■ **Work to complete**
Go through the data below. Pull out every line that has the word "voor".

----- Listed records -----

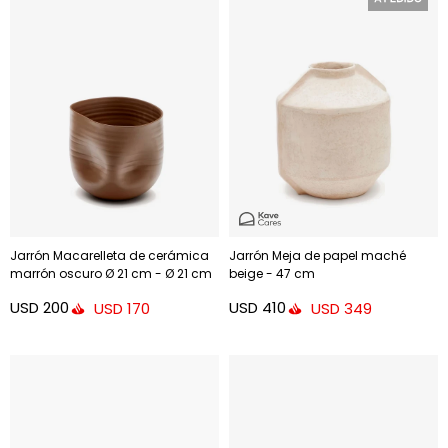
Jarrón Macarelleta de cerámica
Jarrón Meja de papel maché
marrón oscuro Ø 21 cm - Ø 21 cm
beige - 47 cm
USD
200
USD
410
USD
170
USD
349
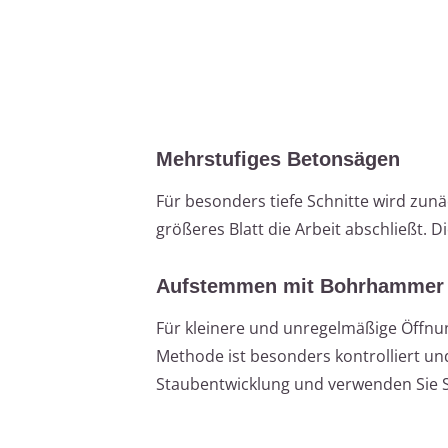
Mehrstufiges Betonsägen
Für besonders tiefe Schnitte wird zun
größeres Blatt die Arbeit abschließt. 
Aufstemmen mit Bohrhammer
Für kleinere und unregelmäßige Öffn
Methode ist besonders kontrolliert un
Staubentwicklung und verwenden Sie S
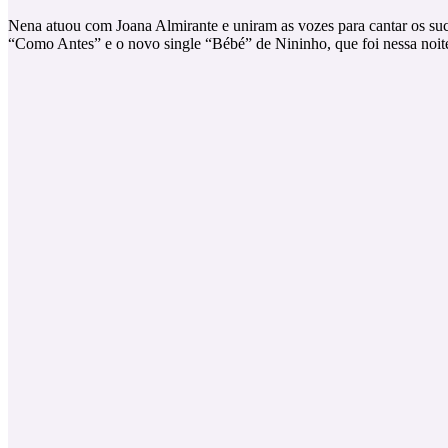
Nena atuou com Joana Almirante e uniram as vozes para cantar os su
“Como Antes” e o novo single “Bébé” de Nininho, que foi nessa noite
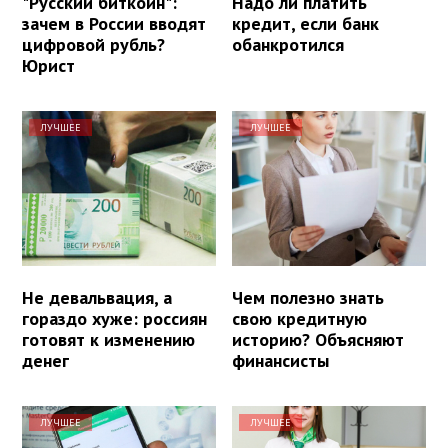
"Русский биткоин":
Надо ли платить
зачем в России вводят
кредит, если банк
цифровой рубль?
обанкротился
Юрист
ЛУЧШЕЕ
ЛУЧШЕЕ
Не девальвация, а
Чем полезно знать
гораздо хуже: россиян
свою кредитную
готовят к изменению
историю? Объясняют
денег
финансисты
ЛУЧШЕЕ
ЛУЧШЕЕ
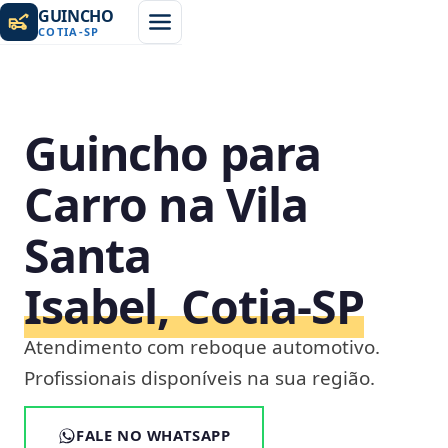
GUINCHO
COTIA
-
SP
Guincho para
Carro na Vila
Santa
Isabel, Cotia‑SP
Atendimento com reboque automotivo.
Profissionais disponíveis na sua região.
FALE NO WHATSAPP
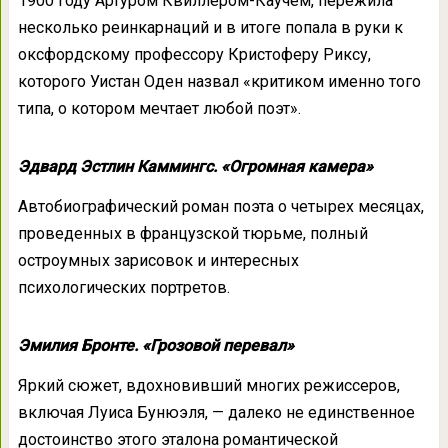
1900 году Артуром Квиллером-Каучем, пережила
несколько реинкарнаций и в итоге попала в руки к
оксфордскому профессору Кристоферу Риксу,
которого Уистан Оден назвал «критиком именно того
типа, о котором мечтает любой поэт».
Эдвард Эстлин Каммингс. «Огромная камера»
Автобиографический роман поэта о четырех месяцах,
проведенных в французской тюрьме, полный
остроумных зарисовок и интересных
психологических портретов.
Эмилия Бронте. «Грозовой перевал»
Яркий сюжет, вдохновивший многих режиссеров,
включая Луиса Бунюэля, — далеко не единственное
достоинство этого эталона романтической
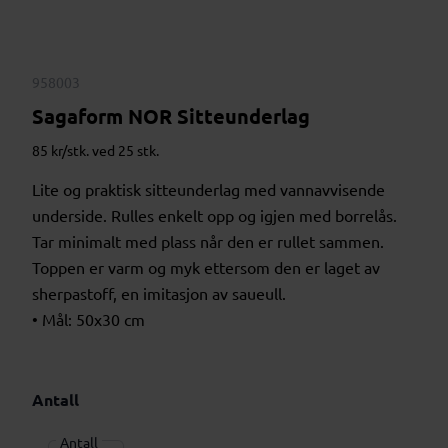
958003
Sagaform NOR Sitteunderlag
85 kr/stk. ved 25 stk.
Lite og praktisk sitteunderlag med vannavvisende
underside. Rulles enkelt opp og igjen med borrelås.
Tar minimalt med plass når den er rullet sammen.
Toppen er varm og myk ettersom den er laget av
sherpastoff, en imitasjon av saueull.
• Mål: 50x30 cm
Antall
Antall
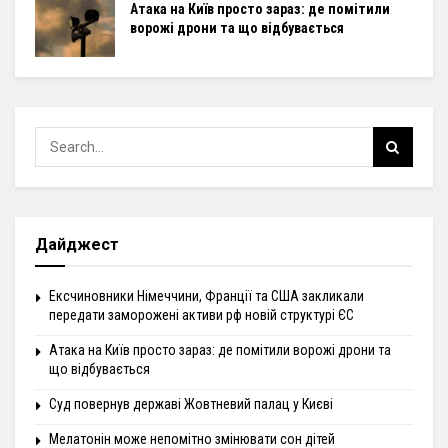
Атака на Київ просто зараз: де помітили
ворожі дрони та що відбувається
Дайджест
Ексчиновники Німеччини, Франції та США закликали
передати заморожені активи рф новій структурі ЄС
Атака на Київ просто зараз: де помітили ворожі дрони та
що відбувається
Суд повернув державі Жовтневий палац у Києві
Мелатонін може непомітно змінювати сон дітей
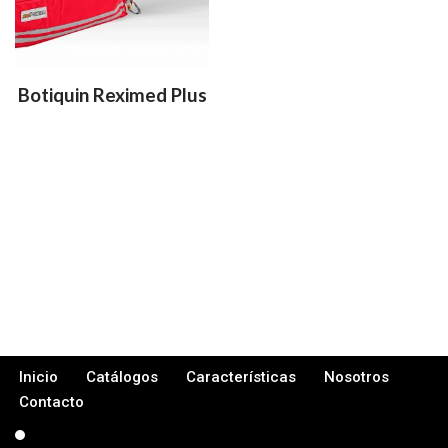
Botiquin Reximed Plus
Inicio
Catálogos
Características
Nosotros
Contacto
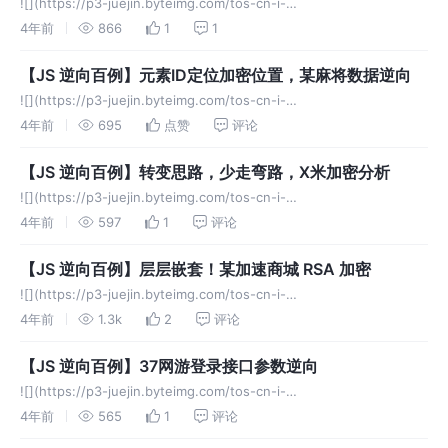
![](https://p3-juejin.byteimg.com/tos-cn-i-
k3u1fbpfcp/b530ae9e57e84934aaf6df46dd23eae8~tplv-k3u1fbp
4年前
866
1
1
【JS 逆向百例】元素ID定位加密位置，某麻将数据逆向
![](https://p3-juejin.byteimg.com/tos-cn-i-
k3u1fbpfcp/3d490bc3f22540eb8cb4575cdafdc4ad~tplv-k3u1fbp
4年前
695
点赞
评论
【JS 逆向百例】转变思路，少走弯路，X米加密分析
![](https://p3-juejin.byteimg.com/tos-cn-i-
k3u1fbpfcp/e297d55014344eb8b8a6ce2750fd34f4~tplv-k3u1fbp
4年前
597
1
评论
【JS 逆向百例】层层嵌套！某加速商城 RSA 加密
![](https://p3-juejin.byteimg.com/tos-cn-i-
k3u1fbpfcp/103cfb3129ef47deac7a098ce4552995~tplv-k3u1fbp
4年前
1.3k
2
评论
【JS 逆向百例】37网游登录接口参数逆向
![](https://p3-juejin.byteimg.com/tos-cn-i-
k3u1fbpfcp/7c06a7221b554eb2a4804cf1ba0661e2~tplv-k3u1fbp
4年前
565
1
评论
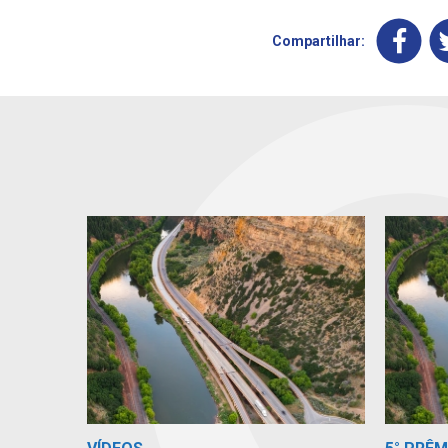
Compartilhar:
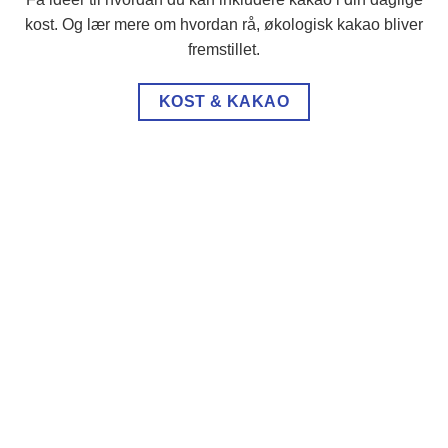
kost. Og lær mere om hvordan rå, økologisk kakao bliver
fremstillet.
KOST & KAKAO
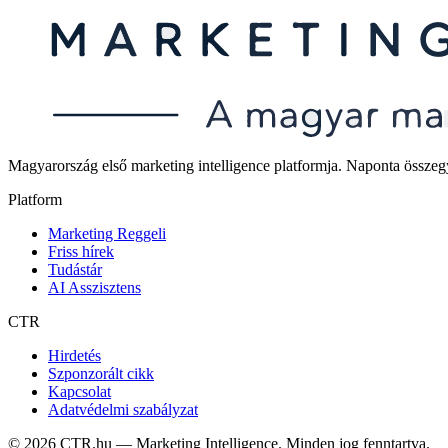
Magyarország első marketing intelligence platformja. Naponta összegyűjt
Platform
Marketing Reggeli
Friss hírek
Tudástár
AI Asszisztens
CTR
Hirdetés
Szponzorált cikk
Kapcsolat
Adatvédelmi szabályzat
©
2026
CTR.hu — Marketing Intelligence. Minden jog fenntartva.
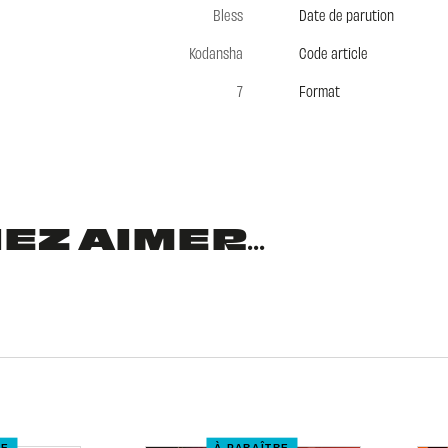
Bless
Date de parution
Kodansha
Code article
7
Format
Z AIMER...
RE
À PARAÎTRE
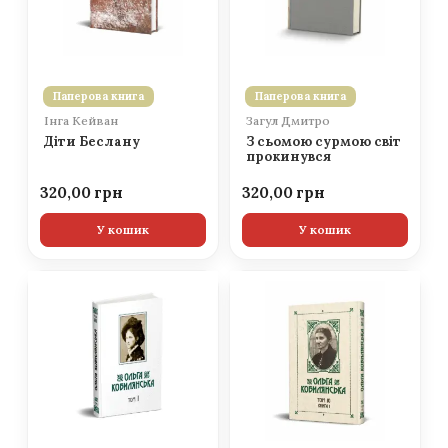
Паперова книга
Паперова книга
Інга Кейван
Загул Дмитро
Діти Беслану
З сьомою сурмою світ
прокинувся
320,00
320,00
У кошик
У кошик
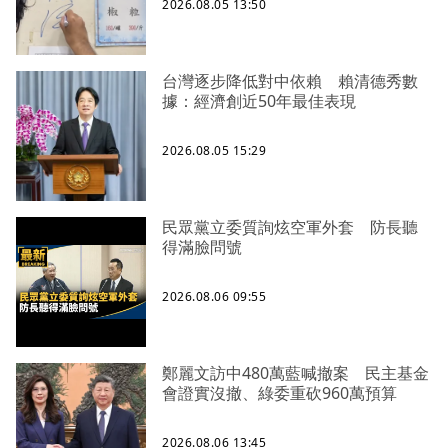
2026.08.05 13:50
台灣逐步降低對中依賴 賴清德秀數
據：經濟創近50年最佳表現
2026.08.05 15:29
民眾黨立委質詢炫空軍外套 防長聽
得滿臉問號
2026.08.06 09:55
鄭麗文訪中480萬藍喊撤案 民主基金
會證實沒撤、綠委重砍960萬預算
2026.08.06 13:45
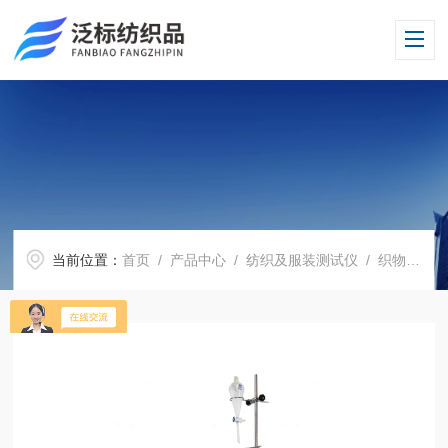
当前位置：
首页
/
产品中心
/
纺织及服装测试仪
/
织物液体穿透性测试仪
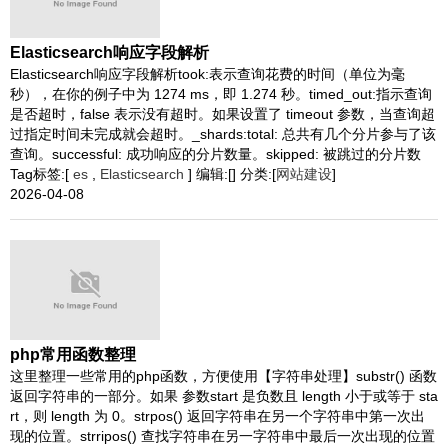
Elasticsearch响应字段解析
Elasticsearch响应字段解析took:表示查询花费的时间（单位为毫
秒），在你的例子中为 1274 ms，即 1.274 秒。timed_out:指示查询
是否超时，false 表示没有超时。如果设置了 timeout 参数，当查询超
过指定时间未完成就会超时。_shards:total: 总共有几个分片参与了该
查询。successful: 成功响应的分片数量。skipped: 被跳过的分片数
Tag标签:[
es
,
Elasticsearch
] 编辑:[] 分类:[
网站建设
]
2026-04-08
php常用函数整理
这里整理一些常用的php函数，方便使用【字符串处理】substr() 函数
返回字符串的一部分。如果 参数start 是负数且 length 小于或等于 sta
rt，则 length 为 0。strpos() 返回字符串在另一个字符串中第一次出
现的位置。strripos() 查找字符串在另一字符串中最后一次出现的位置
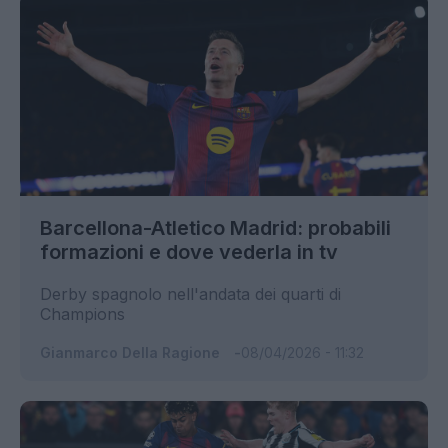
Barcellona-Atletico Madrid: probabili
formazioni e dove vederla in tv
Derby spagnolo nell'andata dei quarti di
Champions
Gianmarco Della Ragione
08/04/2026 - 11:32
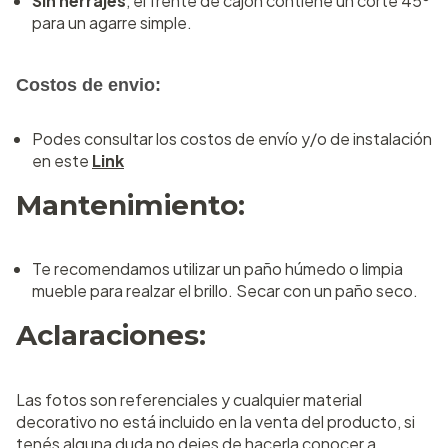
Sin herrajes
, el frente de cajón contiene un corte 45º
para un agarre simple.
Costos de envio:
Podes consultar los costos de envío y/o de instalación
en este
Link
Mantenimiento:
Te recomendamos utilizar un paño húmedo o limpia
mueble para realzar el brillo. Secar con un paño seco.
Aclaraciones:
Las fotos son referenciales y cualquier material
decorativo no está incluido en la venta del producto, si
tenés alguna duda no dejes de hacerla conocer a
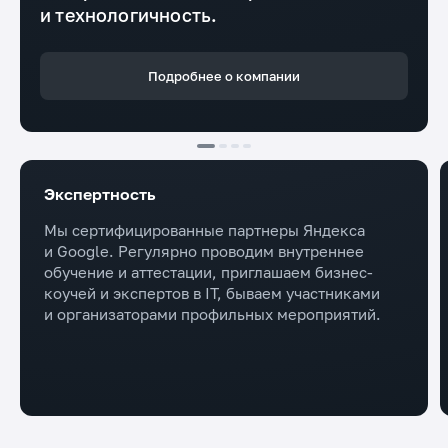
и технологичность.
Подробнее о компании
Экспертность
Мы сертифицированные партнеры Яндекса
и Google. Регулярно проводим внутреннее
обучение и аттестации, приглашаем бизнес-
коучей и экспертов в IT, бываем участниками
и организаторами профильных мероприятий.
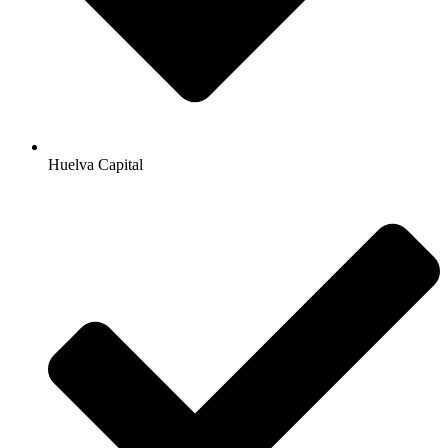
Huelva Capital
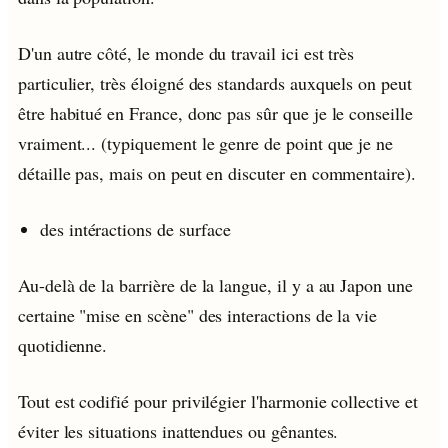
D'un autre côté, le monde du travail ici est très
particulier, très éloigné des standards auxquels on peut
être habitué en France, donc pas sûr que je le conseille
vraiment... (typiquement le genre de point que je ne
détaille pas, mais on peut en discuter en commentaire).
des intéractions de surface
Au-delà de la barrière de la langue, il y a au Japon une
certaine "mise en scène" des interactions de la vie
quotidienne.
Tout est codifié pour privilégier l'harmonie collective et
éviter les situations inattendues ou gênantes.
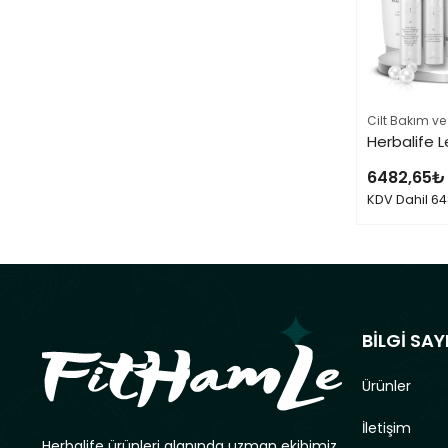
Cilt Bakım ve
6482,65
₺
KDV Dahil
64
BİLGİ SAY
Ürünler
İletişim
Herbalife ürünleri alanında uzman ekibimiz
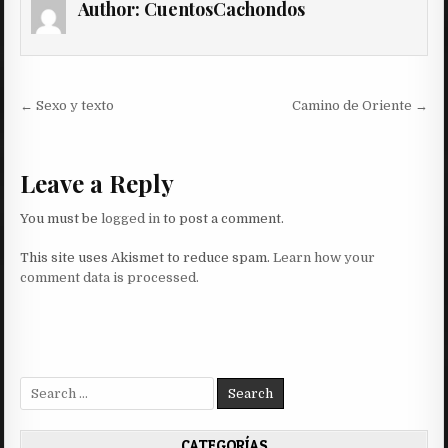
Author:
CuentosCachondos
Post
← Sexo y texto
Camino de Oriente →
navigation
Leave a Reply
You must be
logged in
to post a comment.
This site uses Akismet to reduce spam.
Learn how your
comment data is processed.
Search
for:
CATEGORÍAS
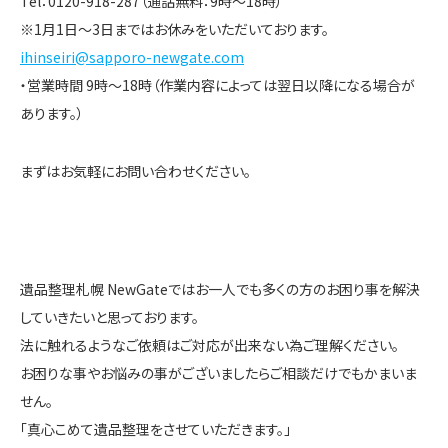
Tel：0120-918-287（通話無料：9時～18時）
※1月1日～3日まではお休みをいただいております。
ihinseiri@sapporo-newgate.com
・営業時間 9時～18時（作業内容によっては翌日以降になる場合が
あります。）
まずはお気軽にお問い合わせください。
遺品整理札幌 NewGateではお一人でも多くの方のお困り事を解決
していきたいと思っております。
法に触れるようなご依頼はご対応が出来ない為ご理解ください。
お困りな事やお悩みの事がございましたらご相談だけでもかまいま
せん。
「真心こめて遺品整理をさせていただきます。」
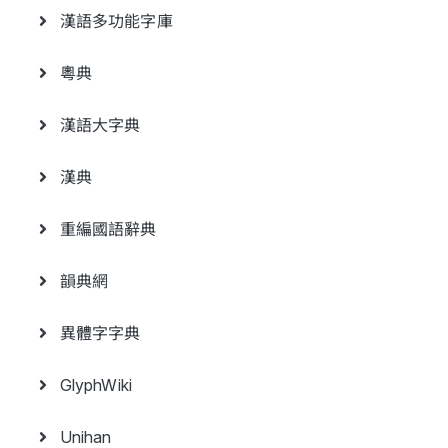
漢語多功能字庫
粵典
漢語大字典
漢典
重編國語辭典
韻典網
異體字字典
GlyphWiki
Unihan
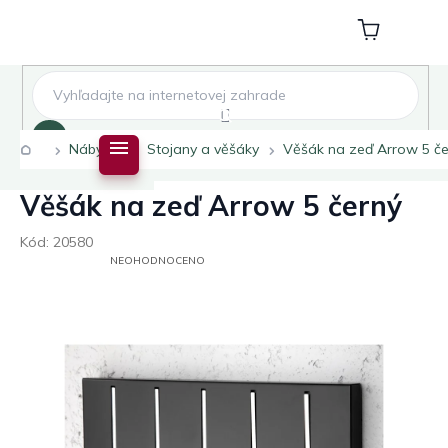
Přejít
na
Nákupní
obsah
košík
Hledat
Domů
Nábytek
Stojany a věšáky
Věšák na zeď Arrow 5 če
Věšák na zeď Arrow 5 černý
Kód:
20580
PRŮMĚRNÉ
NEOHODNOCENO
HODNOCENÍ
PRODUKTU
JE
0,0
Z
5
HVĚZDIČEK.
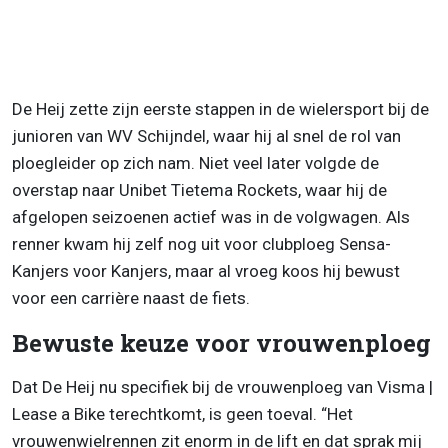
De Heij zette zijn eerste stappen in de wielersport bij de
junioren van WV Schijndel, waar hij al snel de rol van
ploegleider op zich nam. Niet veel later volgde de
overstap naar Unibet Tietema Rockets, waar hij de
afgelopen seizoenen actief was in de volgwagen. Als
renner kwam hij zelf nog uit voor clubploeg Sensa-
Kanjers voor Kanjers, maar al vroeg koos hij bewust
voor een carrière naast de fiets.
Bewuste keuze voor vrouwenploeg
Dat De Heij nu specifiek bij de vrouwenploeg van Visma |
Lease a Bike terechtkomt, is geen toeval. “Het
vrouwenwielrennen zit enorm in de lift en dat sprak mij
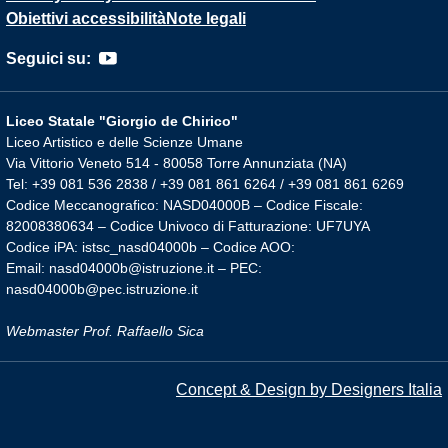
Obiettivi accessibilità
Note legali
Seguici su:
Liceo Statale "Giorgio de Chirico"
Liceo Artistico e delle Scienze Umane
Via Vittorio Veneto 514 - 80058 Torre Annunziata (NA)
Tel: +39 081 536 2838 / +39 081 861 6264 / +39 081 861 6269
Codice Meccanografico: NASD04000B – Codice Fiscale:
82008380634 – Codice Univoco di Fatturazione: UF7UYA
Codice iPA: istsc_nasd04000b – Codice AOO:
Email: nasd04000b@istruzione.it – PEC:
nasd04000b@pec.istruzione.it
Webmaster Prof. Raffaello Sica
Concept & Design by Designers Italia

-----

■ **Answer to the problem**
renner kwam hij zelf nog uit voor clubploeg Sensa-
Kanjers voor Kanjers, maar al vroeg koos hij bewust
voor een carrière naast de fiets.
Bewuste keuze voor vrouwenploeg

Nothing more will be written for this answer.